=== Begin Enclosure ===

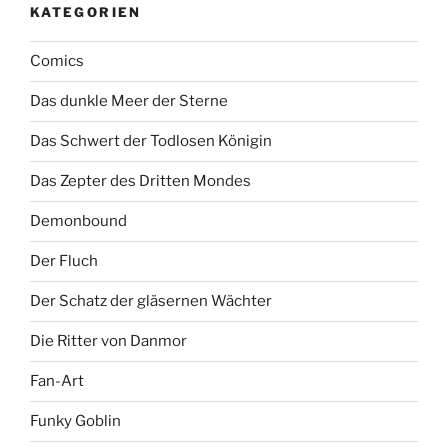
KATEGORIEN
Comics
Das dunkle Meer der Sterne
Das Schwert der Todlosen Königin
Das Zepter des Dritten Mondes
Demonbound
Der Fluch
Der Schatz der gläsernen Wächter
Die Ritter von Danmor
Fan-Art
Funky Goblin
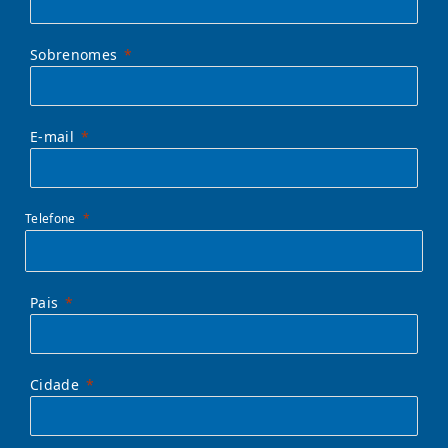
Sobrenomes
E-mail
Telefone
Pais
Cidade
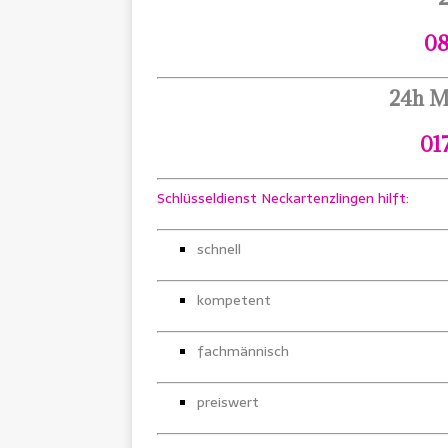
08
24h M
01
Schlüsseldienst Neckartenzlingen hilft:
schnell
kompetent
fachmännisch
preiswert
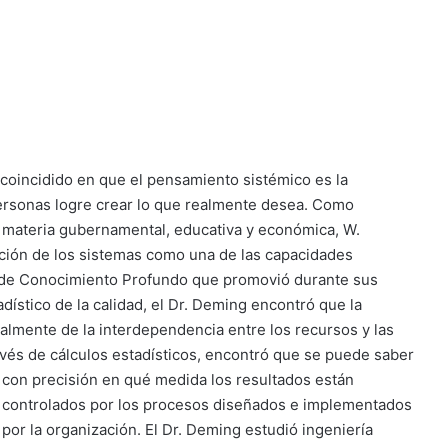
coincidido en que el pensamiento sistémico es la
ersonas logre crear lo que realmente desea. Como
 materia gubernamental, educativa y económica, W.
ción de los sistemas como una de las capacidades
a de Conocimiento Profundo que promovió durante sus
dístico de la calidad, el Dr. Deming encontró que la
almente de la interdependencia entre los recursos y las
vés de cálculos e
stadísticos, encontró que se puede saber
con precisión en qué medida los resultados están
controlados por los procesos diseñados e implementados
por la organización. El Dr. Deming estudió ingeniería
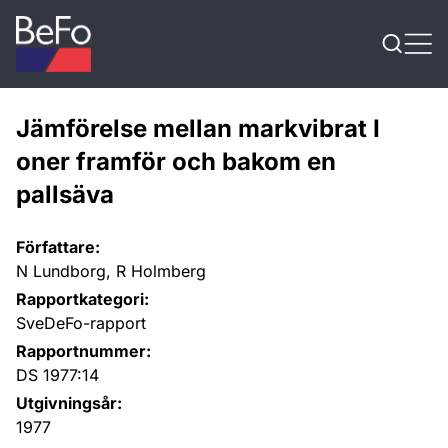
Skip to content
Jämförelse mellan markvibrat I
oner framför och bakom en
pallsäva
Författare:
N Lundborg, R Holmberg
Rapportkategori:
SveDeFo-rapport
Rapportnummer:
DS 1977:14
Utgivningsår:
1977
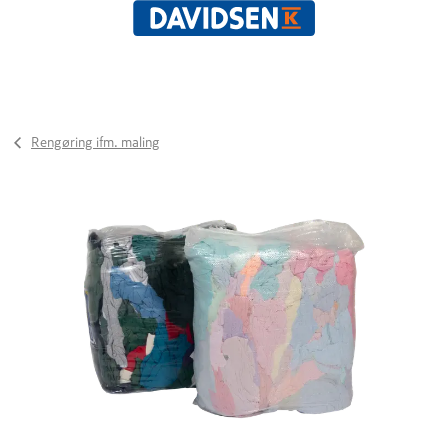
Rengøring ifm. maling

=== End Enclosure ===
=== Begin Enclosure ===

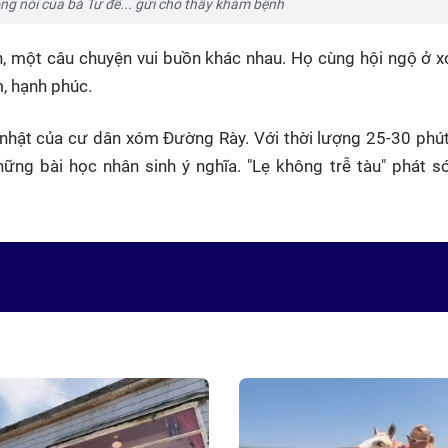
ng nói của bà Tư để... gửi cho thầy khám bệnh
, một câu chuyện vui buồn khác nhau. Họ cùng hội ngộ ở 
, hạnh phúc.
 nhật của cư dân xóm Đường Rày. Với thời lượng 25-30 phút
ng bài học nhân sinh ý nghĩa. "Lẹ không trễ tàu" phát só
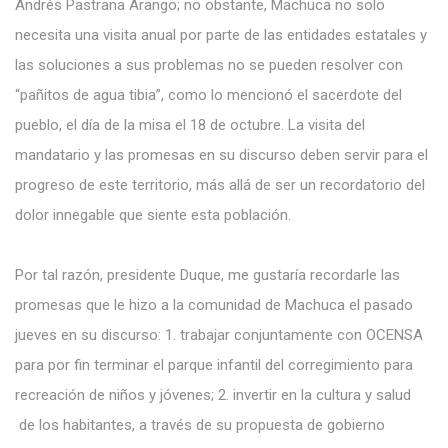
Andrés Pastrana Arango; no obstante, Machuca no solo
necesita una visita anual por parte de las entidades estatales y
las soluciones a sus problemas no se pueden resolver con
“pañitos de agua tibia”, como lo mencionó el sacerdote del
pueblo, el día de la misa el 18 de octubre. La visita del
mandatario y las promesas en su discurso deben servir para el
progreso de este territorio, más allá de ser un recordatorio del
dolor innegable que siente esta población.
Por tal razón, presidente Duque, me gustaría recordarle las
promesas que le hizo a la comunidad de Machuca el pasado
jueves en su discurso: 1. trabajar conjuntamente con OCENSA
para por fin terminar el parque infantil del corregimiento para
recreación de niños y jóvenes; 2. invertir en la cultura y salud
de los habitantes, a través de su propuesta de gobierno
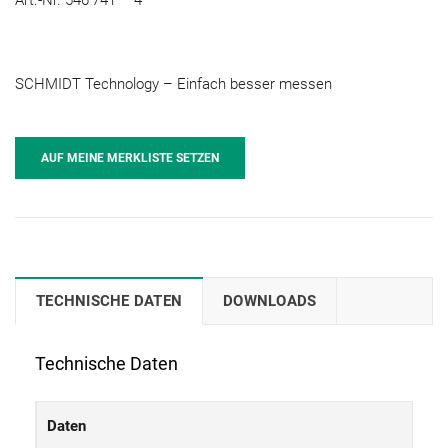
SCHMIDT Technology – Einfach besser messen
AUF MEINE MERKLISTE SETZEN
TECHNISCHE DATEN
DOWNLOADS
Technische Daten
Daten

=== End Enclosure ===
=== Begin Enclosure ===

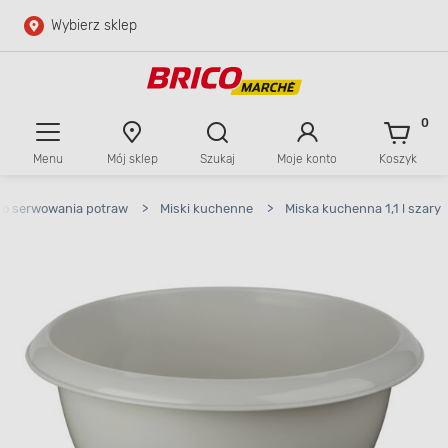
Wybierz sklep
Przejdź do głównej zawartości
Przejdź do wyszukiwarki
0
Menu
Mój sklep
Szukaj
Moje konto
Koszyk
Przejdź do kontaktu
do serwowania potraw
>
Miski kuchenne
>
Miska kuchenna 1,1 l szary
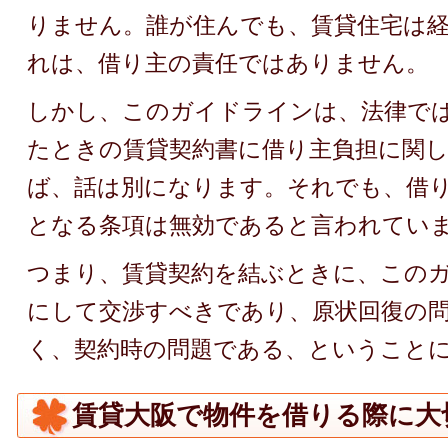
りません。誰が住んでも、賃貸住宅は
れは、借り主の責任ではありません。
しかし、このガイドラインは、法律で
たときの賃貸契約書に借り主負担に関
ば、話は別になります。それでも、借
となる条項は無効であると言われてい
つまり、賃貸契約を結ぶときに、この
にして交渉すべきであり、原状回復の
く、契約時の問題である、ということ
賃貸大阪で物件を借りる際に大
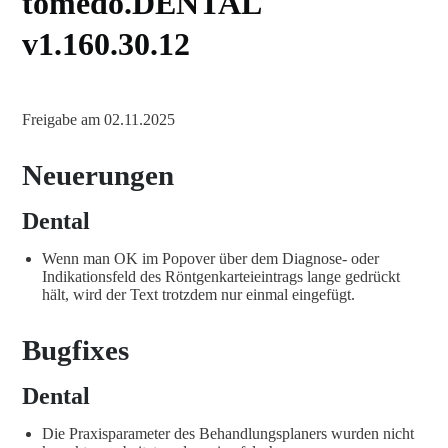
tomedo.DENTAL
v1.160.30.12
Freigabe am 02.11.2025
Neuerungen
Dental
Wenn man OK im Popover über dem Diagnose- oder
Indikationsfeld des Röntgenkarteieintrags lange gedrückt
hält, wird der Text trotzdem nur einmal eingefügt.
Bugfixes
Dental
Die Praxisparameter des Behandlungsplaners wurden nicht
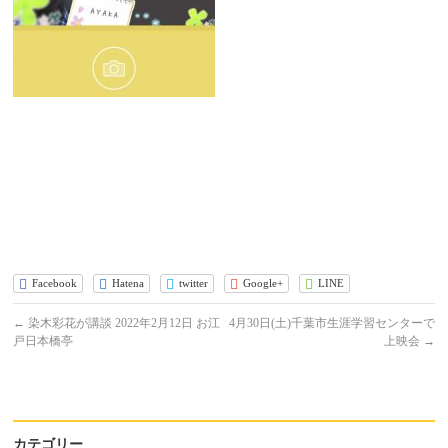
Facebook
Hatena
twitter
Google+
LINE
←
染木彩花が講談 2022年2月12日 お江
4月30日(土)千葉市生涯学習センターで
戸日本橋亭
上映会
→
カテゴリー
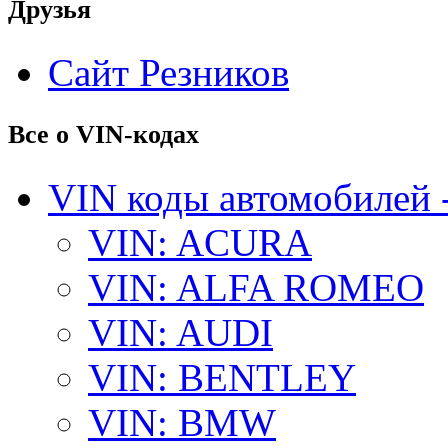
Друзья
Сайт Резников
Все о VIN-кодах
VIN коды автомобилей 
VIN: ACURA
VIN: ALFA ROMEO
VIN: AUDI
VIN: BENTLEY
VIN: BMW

=== End Enclosure ===

### TRY IT:
In the entries above, which lines hold the string "discurso"? Report all of them.

### ANSWER FOR THE TASK:
mandatario y las promesas en su discurso deben servir para el
jueves en su discurso: 1. trabajar conjuntamente con OCENSA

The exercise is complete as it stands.